Under this criterion, in addition to having a college education, to create a successful business, you must have a growth mindset, be open to learning, and be willing to take advantage of the resources at hand. University courses in entrepreneurship can provide essential skills. Still, there are many ways to acquire these skills as long as you have the desire to do so, and that comes in the practice of real-life entrepreneurship.

Mike Seper, Director of the Fostering Innovation for National Security Program at the University of Washington, where he teaches, thinks that books on innovation or entrepreneurship cannot provide a formula for success. "The idea of making my students buy textbooks to learn how to be more entrepreneurial is not an approach that has ever worked for me, and my classes do not require textbooks.” Steve Blank, founder of Lean LaunchPad and designer of the National Science Foundation I-Corps (NSF I-Corps) and Hacking for Defense classes, is famous for telling students, "Get out of the building!". Lean is a methodology that makes it clear that new businesses and startups are not scaled-down versions of large companies and need their processes and tools to succeed.

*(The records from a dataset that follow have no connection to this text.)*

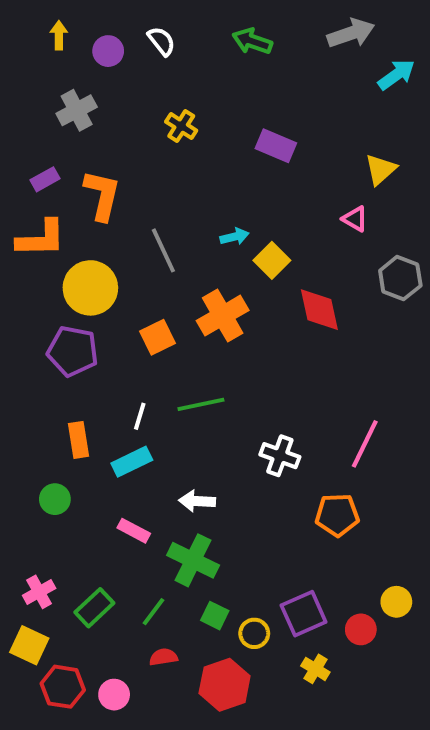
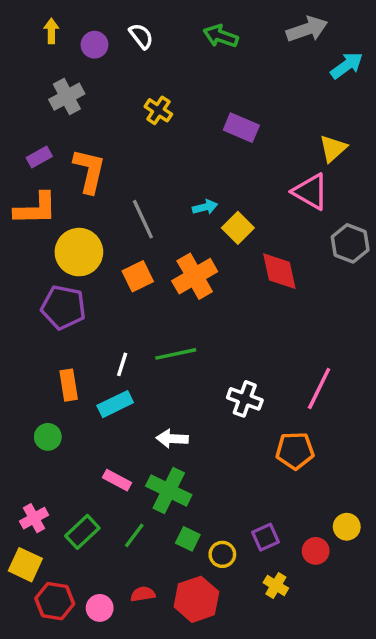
pink triangle: (355, 219) -> (310, 192), size x1.6
orange square: (157, 337) -> (138, 276), moved
pink rectangle: (134, 531) -> (117, 480), moved
purple square: (304, 614) -> (266, 537), size x0.7
red semicircle: (163, 657) -> (143, 594), moved

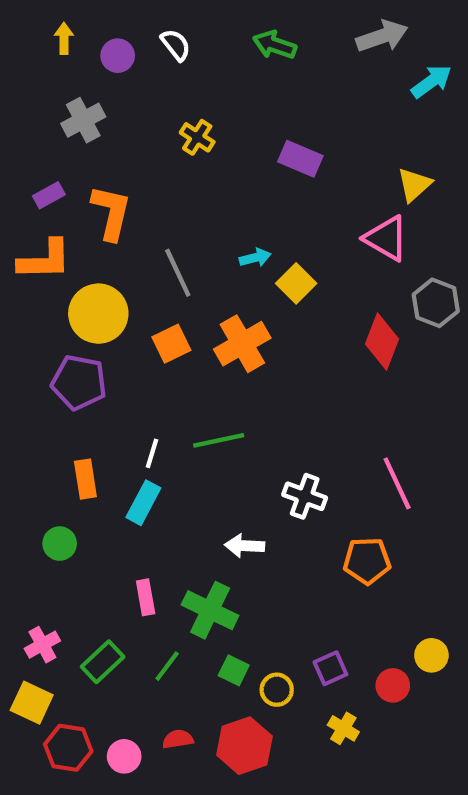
red diamond: (279, 271) -> (382, 342), moved, turned 33
pink line: (319, 389) -> (397, 483), turned -51
cyan rectangle: (115, 404) -> (143, 503), turned -36
white arrow: (172, 439) -> (244, 546), moved
pink rectangle: (117, 480) -> (146, 597), turned 52

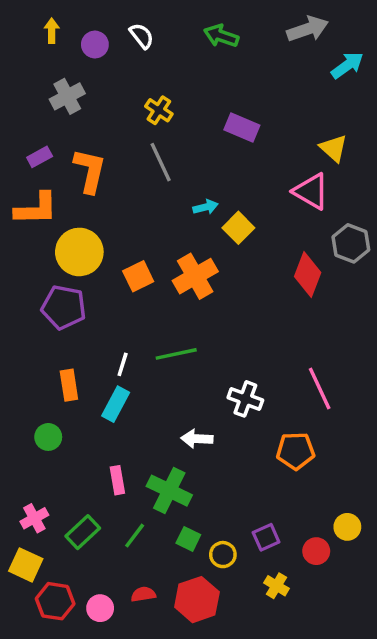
yellow triangle: (414, 185) -> (334, 148), turned -36
gray line: (178, 273) -> (161, 162), moved

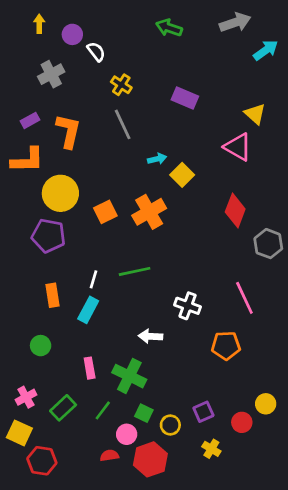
white semicircle: (142, 36) -> (96, 52), moved
gray hexagon: (351, 243) -> (268, 244), moved
green circle: (48, 437) -> (41, 346), moved
pink circle: (100, 608) -> (127, 434), moved

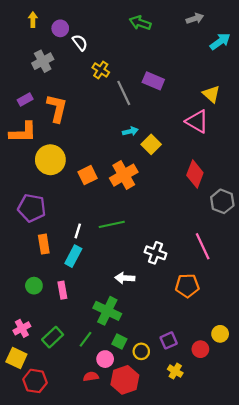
gray arrow: (235, 23) -> (195, 18), size x0.7
gray line: (123, 124) -> (124, 93), moved
purple pentagon: (48, 236) -> (32, 208), moved
pink rectangle: (90, 368) -> (62, 290), moved

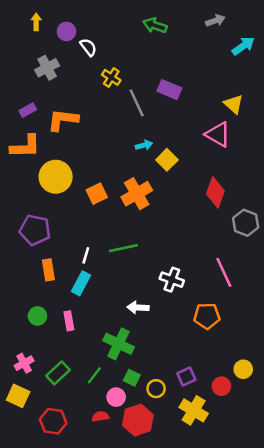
orange L-shape: (57, 108) -> (63, 120), turned -96
yellow cross: (175, 371) -> (194, 410), size x1.6
red hexagon: (35, 381) -> (53, 421), moved

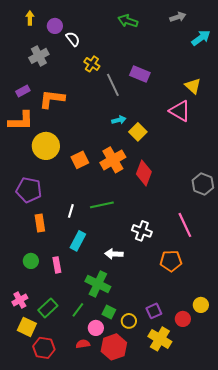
red diamond: (215, 192) -> (144, 173), moved
cyan rectangle: (81, 283) -> (78, 241), moved
yellow square: (18, 396) -> (27, 327), moved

According to experts, the answers entrepreneurs are looking for are not found in textbooks. However, the mentality has changed. Today, the answers are no longer sought in a book but through asking others, which generates a natural mentoring between a trainer and the person who wants to start a business. Seper puts it this way: "The lessons I learned during office hours were much more valuable than anything I learned in a textbook.

Not surprisingly, more and more business educators are pushing textbooks aside and replacing them with a reality check. One learning opportunity is called "Customer Discovery" which consists of conducting a series of interviews to validate a hypothesis from which customer discovery is achieved. The last experiential learning opportunity begins with the conversation with customers.